SUPPLIED DATA:
· · · · · · ·
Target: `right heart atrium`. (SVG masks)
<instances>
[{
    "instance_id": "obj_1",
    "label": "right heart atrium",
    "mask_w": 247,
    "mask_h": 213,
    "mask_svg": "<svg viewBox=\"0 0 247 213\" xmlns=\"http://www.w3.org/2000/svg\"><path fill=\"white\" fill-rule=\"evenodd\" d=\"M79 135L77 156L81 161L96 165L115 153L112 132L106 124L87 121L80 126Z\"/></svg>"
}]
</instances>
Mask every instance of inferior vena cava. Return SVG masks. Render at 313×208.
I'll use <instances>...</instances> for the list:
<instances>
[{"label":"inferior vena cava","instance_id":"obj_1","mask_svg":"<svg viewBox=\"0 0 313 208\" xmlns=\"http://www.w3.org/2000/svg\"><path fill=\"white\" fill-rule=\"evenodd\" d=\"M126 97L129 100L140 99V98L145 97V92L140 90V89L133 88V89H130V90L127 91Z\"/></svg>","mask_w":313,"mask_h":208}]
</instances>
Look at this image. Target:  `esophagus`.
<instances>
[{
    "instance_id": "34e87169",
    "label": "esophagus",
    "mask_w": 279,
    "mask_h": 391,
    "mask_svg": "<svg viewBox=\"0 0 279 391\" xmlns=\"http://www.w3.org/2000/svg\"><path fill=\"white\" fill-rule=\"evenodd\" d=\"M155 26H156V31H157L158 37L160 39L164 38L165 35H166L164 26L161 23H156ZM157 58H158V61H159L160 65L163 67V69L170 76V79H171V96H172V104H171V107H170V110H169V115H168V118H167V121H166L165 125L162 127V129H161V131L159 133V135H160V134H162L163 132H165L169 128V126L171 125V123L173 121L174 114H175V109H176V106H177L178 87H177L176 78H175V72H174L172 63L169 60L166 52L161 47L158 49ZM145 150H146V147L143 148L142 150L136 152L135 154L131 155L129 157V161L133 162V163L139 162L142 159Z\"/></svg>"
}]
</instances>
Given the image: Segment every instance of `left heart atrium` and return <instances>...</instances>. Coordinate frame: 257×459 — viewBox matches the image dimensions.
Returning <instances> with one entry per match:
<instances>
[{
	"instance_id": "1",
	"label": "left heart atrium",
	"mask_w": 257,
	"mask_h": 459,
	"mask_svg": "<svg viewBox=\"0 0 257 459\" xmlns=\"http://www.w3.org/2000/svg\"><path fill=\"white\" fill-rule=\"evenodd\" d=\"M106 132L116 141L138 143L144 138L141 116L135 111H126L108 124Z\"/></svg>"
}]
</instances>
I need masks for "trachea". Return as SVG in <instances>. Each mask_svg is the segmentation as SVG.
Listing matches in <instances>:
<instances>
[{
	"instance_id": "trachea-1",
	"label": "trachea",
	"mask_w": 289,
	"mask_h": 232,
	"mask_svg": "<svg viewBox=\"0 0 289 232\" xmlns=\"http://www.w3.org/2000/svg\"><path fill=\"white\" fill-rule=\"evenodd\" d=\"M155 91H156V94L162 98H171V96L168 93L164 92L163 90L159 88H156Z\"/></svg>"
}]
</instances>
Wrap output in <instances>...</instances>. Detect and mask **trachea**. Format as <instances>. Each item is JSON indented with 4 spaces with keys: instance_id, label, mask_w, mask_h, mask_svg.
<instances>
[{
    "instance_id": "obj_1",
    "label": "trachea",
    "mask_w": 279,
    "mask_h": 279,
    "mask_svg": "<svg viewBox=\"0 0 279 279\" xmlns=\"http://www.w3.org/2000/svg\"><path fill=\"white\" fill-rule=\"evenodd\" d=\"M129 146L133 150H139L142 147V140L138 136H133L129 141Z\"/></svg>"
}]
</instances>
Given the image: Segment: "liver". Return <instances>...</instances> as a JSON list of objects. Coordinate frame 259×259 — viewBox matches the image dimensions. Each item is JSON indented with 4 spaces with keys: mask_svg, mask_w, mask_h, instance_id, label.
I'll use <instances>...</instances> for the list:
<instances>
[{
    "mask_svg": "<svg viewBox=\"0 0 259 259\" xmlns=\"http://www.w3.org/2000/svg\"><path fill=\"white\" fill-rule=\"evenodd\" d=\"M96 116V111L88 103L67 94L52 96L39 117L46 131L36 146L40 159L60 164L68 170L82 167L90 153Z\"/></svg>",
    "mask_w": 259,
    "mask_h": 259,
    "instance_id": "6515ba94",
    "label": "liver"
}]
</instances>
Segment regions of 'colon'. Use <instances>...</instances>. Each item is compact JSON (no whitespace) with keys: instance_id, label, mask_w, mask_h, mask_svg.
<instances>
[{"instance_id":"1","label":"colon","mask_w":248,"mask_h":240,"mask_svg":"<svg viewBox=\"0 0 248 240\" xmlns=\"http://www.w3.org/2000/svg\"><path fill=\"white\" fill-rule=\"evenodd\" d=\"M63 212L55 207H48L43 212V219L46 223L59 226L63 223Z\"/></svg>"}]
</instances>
· · · · · · ·
All of the entries must be quoted exactly; please include each one.

SOLUTION:
Target: `right heart atrium`. (SVG masks)
<instances>
[{
    "instance_id": "obj_1",
    "label": "right heart atrium",
    "mask_w": 247,
    "mask_h": 213,
    "mask_svg": "<svg viewBox=\"0 0 247 213\" xmlns=\"http://www.w3.org/2000/svg\"><path fill=\"white\" fill-rule=\"evenodd\" d=\"M79 135L77 156L81 161L96 165L115 153L112 132L106 124L87 121L80 126Z\"/></svg>"
}]
</instances>
Mask every instance of inferior vena cava. Return SVG masks. Render at 313×208.
I'll use <instances>...</instances> for the list:
<instances>
[{"label":"inferior vena cava","instance_id":"obj_1","mask_svg":"<svg viewBox=\"0 0 313 208\" xmlns=\"http://www.w3.org/2000/svg\"><path fill=\"white\" fill-rule=\"evenodd\" d=\"M126 97L129 100L140 99V98L145 97V92L140 90V89L133 88V89H130V90L127 91Z\"/></svg>","mask_w":313,"mask_h":208}]
</instances>
Look at this image. Target:  `esophagus`.
<instances>
[{
    "instance_id": "34e87169",
    "label": "esophagus",
    "mask_w": 279,
    "mask_h": 391,
    "mask_svg": "<svg viewBox=\"0 0 279 391\" xmlns=\"http://www.w3.org/2000/svg\"><path fill=\"white\" fill-rule=\"evenodd\" d=\"M155 26H156V31H157L158 37L160 39L164 38L165 35H166L164 26L161 23H156ZM157 58H158V61H159L160 65L163 67V69L170 76V79H171V96H172V104H171V107H170V110H169V115H168V118H167V121H166L165 125L162 127V129H161V131L159 133V135H160V134H162L163 132H165L169 128V126L171 125V123L173 121L174 114H175V109H176V106H177L178 87H177L176 78H175V72H174L172 63L169 60L166 52L161 47L158 49ZM145 150H146V147L143 148L142 150L136 152L135 154L131 155L129 157V161L133 162V163L139 162L142 159Z\"/></svg>"
}]
</instances>
Given the image: Segment every instance of `left heart atrium` and return <instances>...</instances>. Coordinate frame: 257×459 — viewBox matches the image dimensions.
Returning <instances> with one entry per match:
<instances>
[{
	"instance_id": "1",
	"label": "left heart atrium",
	"mask_w": 257,
	"mask_h": 459,
	"mask_svg": "<svg viewBox=\"0 0 257 459\" xmlns=\"http://www.w3.org/2000/svg\"><path fill=\"white\" fill-rule=\"evenodd\" d=\"M106 132L116 141L138 143L144 138L141 116L135 111H126L108 124Z\"/></svg>"
}]
</instances>
I need masks for "trachea". Return as SVG in <instances>. Each mask_svg is the segmentation as SVG.
Listing matches in <instances>:
<instances>
[{
	"instance_id": "trachea-1",
	"label": "trachea",
	"mask_w": 289,
	"mask_h": 232,
	"mask_svg": "<svg viewBox=\"0 0 289 232\" xmlns=\"http://www.w3.org/2000/svg\"><path fill=\"white\" fill-rule=\"evenodd\" d=\"M155 91H156V94L162 98H171V96L168 93L164 92L163 90L159 88H156Z\"/></svg>"
}]
</instances>
Wrap output in <instances>...</instances>. Detect and mask **trachea**. Format as <instances>. Each item is JSON indented with 4 spaces with keys: instance_id, label, mask_w, mask_h, mask_svg.
<instances>
[{
    "instance_id": "obj_1",
    "label": "trachea",
    "mask_w": 279,
    "mask_h": 279,
    "mask_svg": "<svg viewBox=\"0 0 279 279\" xmlns=\"http://www.w3.org/2000/svg\"><path fill=\"white\" fill-rule=\"evenodd\" d=\"M129 146L133 150H139L142 147V140L138 136H133L129 141Z\"/></svg>"
}]
</instances>
Given the image: Segment: "liver". Return <instances>...</instances> as a JSON list of objects. Coordinate frame 259×259 — viewBox matches the image dimensions. Each item is JSON indented with 4 spaces with keys: mask_svg, mask_w, mask_h, instance_id, label.
I'll use <instances>...</instances> for the list:
<instances>
[{
    "mask_svg": "<svg viewBox=\"0 0 259 259\" xmlns=\"http://www.w3.org/2000/svg\"><path fill=\"white\" fill-rule=\"evenodd\" d=\"M96 116V111L88 103L67 94L52 96L39 117L46 131L36 146L40 159L60 164L68 170L82 167L90 153Z\"/></svg>",
    "mask_w": 259,
    "mask_h": 259,
    "instance_id": "6515ba94",
    "label": "liver"
}]
</instances>
Segment regions of 'colon'. Use <instances>...</instances>. Each item is compact JSON (no whitespace) with keys: instance_id, label, mask_w, mask_h, mask_svg.
<instances>
[{"instance_id":"1","label":"colon","mask_w":248,"mask_h":240,"mask_svg":"<svg viewBox=\"0 0 248 240\" xmlns=\"http://www.w3.org/2000/svg\"><path fill=\"white\" fill-rule=\"evenodd\" d=\"M63 212L55 207H48L43 212V219L46 223L59 226L63 223Z\"/></svg>"}]
</instances>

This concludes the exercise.